Uma das marcas que 2022 vai deixar é o desmonte da imagem de Elon Musk, o principal acionista da Tesla, criador da SpaceX e atual dono do Twitter. Desmonte talvez não seja o termo mais adequado — reconstrução. Readequação. Quem sabe, realocação. E é bem possível que a mudança da percepção pública o afete profundamente.
Musk era, antes da aquisição do Twitter, um dos muitos bilionários produzidos pelo Vale do Silício. São conhecidos pelo nome, mas, por quem era desinteressado em tecnologia, não muito mais do que isso. Seu produto de maior sucesso é, indiscutivelmente, o carro Tesla.
Nos EUA, antes de a Tesla explodir, o sinônimo de automóvel elétrico era o Toyota Prius — na verdade, um veículo híbrido, com tanque de gasolina, mas que, em boa parte do tempo, opera por eletricidade. Um típico carro de família, definitivamente nada sexy.
O que a Tesla fez foi transformar carros elétricos em produtos de consumo atraentes para a classe média alta de lá. O que a Tesla não mudou foi o público que busca primordialmente carros elétricos. Trata-se de um consumidor muito consciente a respeito do problema das mudanças climáticas e engajado com o tema de um mundo de baixo carbono. Ter um Tesla diz muitas coisas. É um símbolo de status, é um carro para quem busca alta tecnologia e é uma afirmação política.
O Musk que a compra do Twitter revelou é outro. Ele posta fotografias de sua mesa de cabeceira com réplicas de armas, recomendou voto no Partido Republicano, acusa o Twitter antigo de perseguir a direita, queixa-se da cultura do politicamente correto. Em sua última edição, a revista Wired já dá o sinal no título: “A trumpização de Elon Musk”.

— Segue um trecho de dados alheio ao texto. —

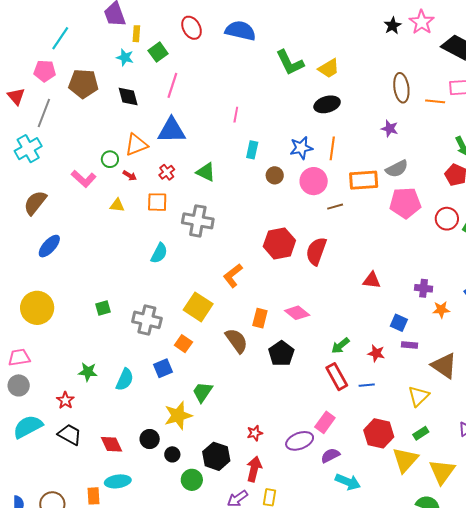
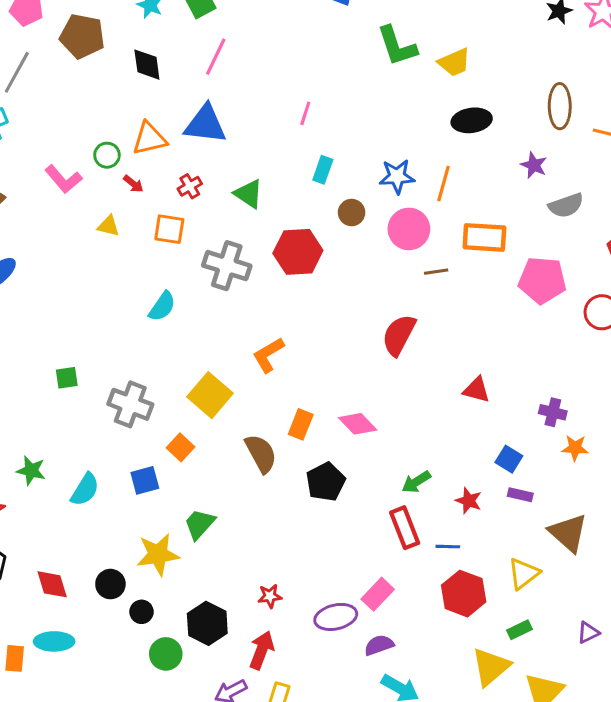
black ellipse: (327, 104) -> (472, 120), moved
gray semicircle: (397, 169) -> (566, 205), moved
red hexagon: (279, 243) -> (298, 252), moved
red hexagon: (379, 433) -> (464, 594), moved

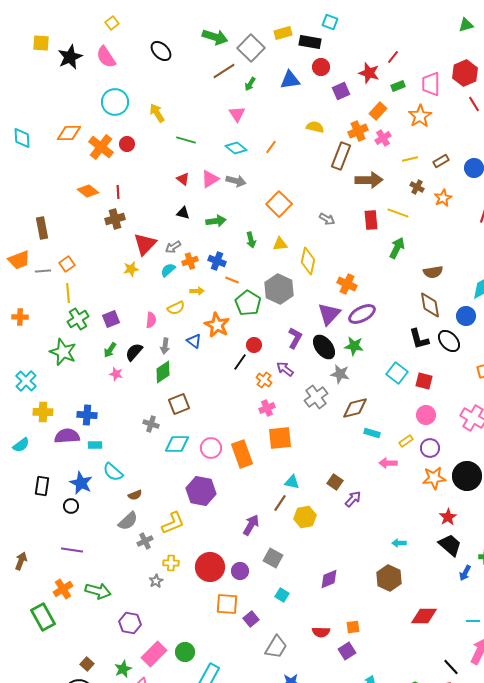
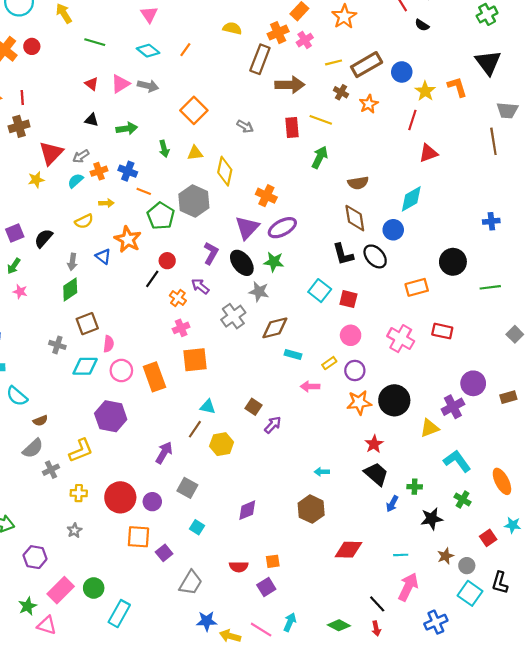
brown rectangle: (441, 161) -> (367, 65), size x1.8
pink semicircle: (151, 320) -> (109, 344), moved
black semicircle: (134, 352) -> (44, 238), moved
gray star: (156, 581) -> (74, 530), moved

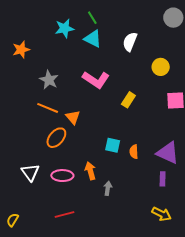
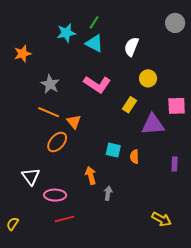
green line: (92, 18) -> (94, 22), turned 64
yellow circle: (161, 67) -> (148, 78), moved
purple triangle: (168, 153) -> (153, 124), moved, turned -30
pink ellipse: (62, 176) -> (55, 195), moved
purple rectangle: (163, 179) -> (175, 164), moved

Existe um movimento político real de direita nos EUA e em boa parte do Ocidente. O que Musk pensa, fala e manifesta por suas ações encontra eco e público. Ocorre que seus ideais estão em franco contraste com os valores dos compradores dos carros elétricos que vende. E isso, justamente, quando a Tesla começa a ganhar concorrentes de peso. Afinal, a eletrificação da frota deve se impor nesta década na qual ainda estamos entrando.

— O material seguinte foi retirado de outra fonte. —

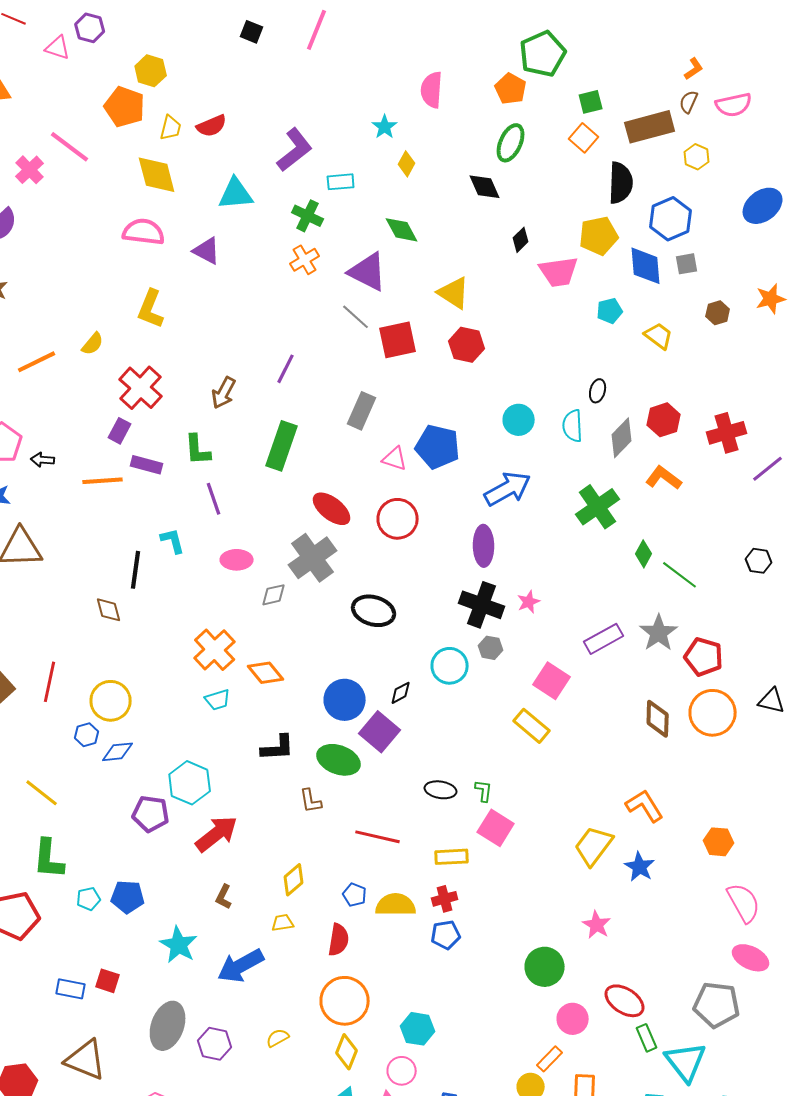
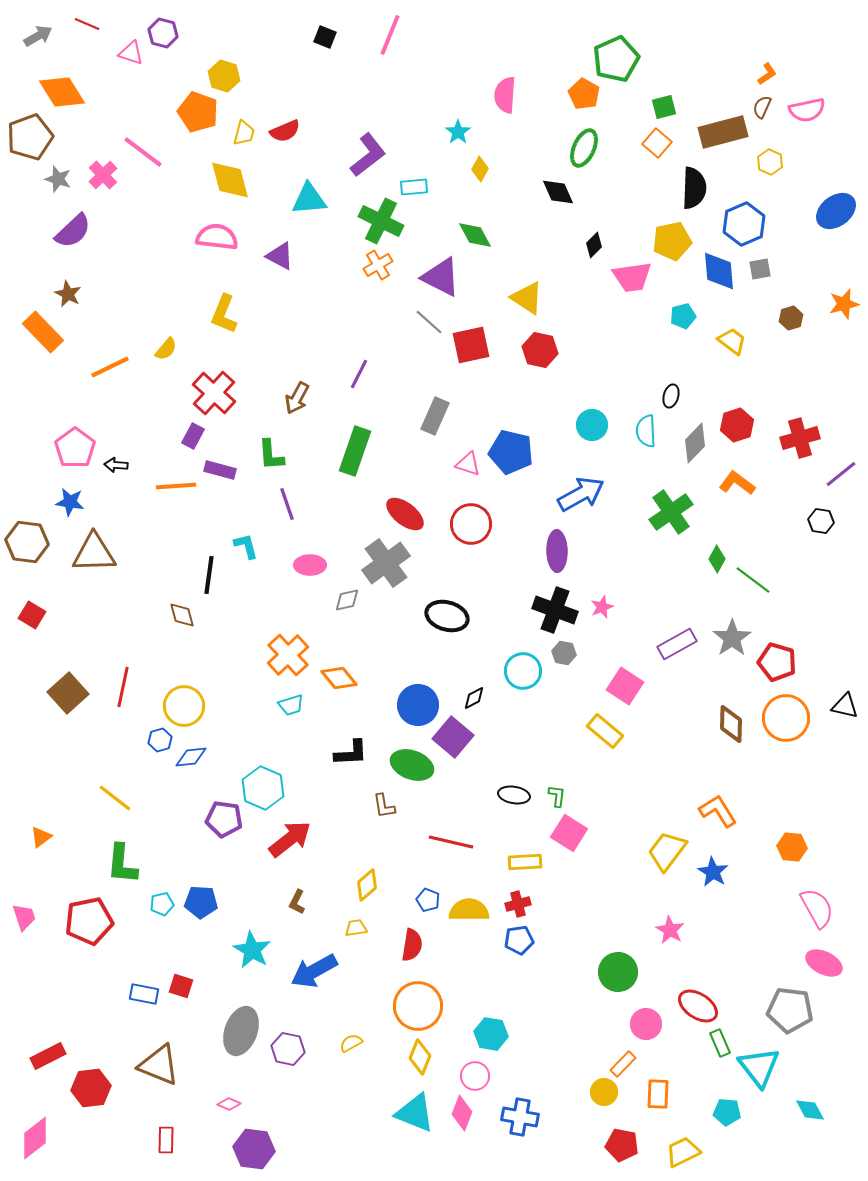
green cross: (308, 216) -> (381, 221), size x1.4
black hexagon: (759, 561) -> (821, 521), moved

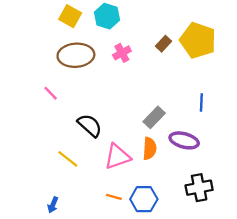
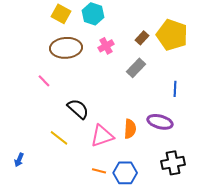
gray rectangle: (154, 117) -> (136, 68), moved
blue arrow: (53, 205) -> (19, 160), moved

Acaso o ambiente no Twitter se radicalize à direita, a rede que já é meio de nicho pode ter alcance ainda mais limitado. É bom deixar claro: há números que indicam, sim, que o discurso de ódio aumentou em número na rede. Mas não há qualquer indício de que o alcance deste tipo de mensagem tenha sido ampliado.
O mundo está conhecendo quem Elon Musk é. Isso pode não ser bom para Musk.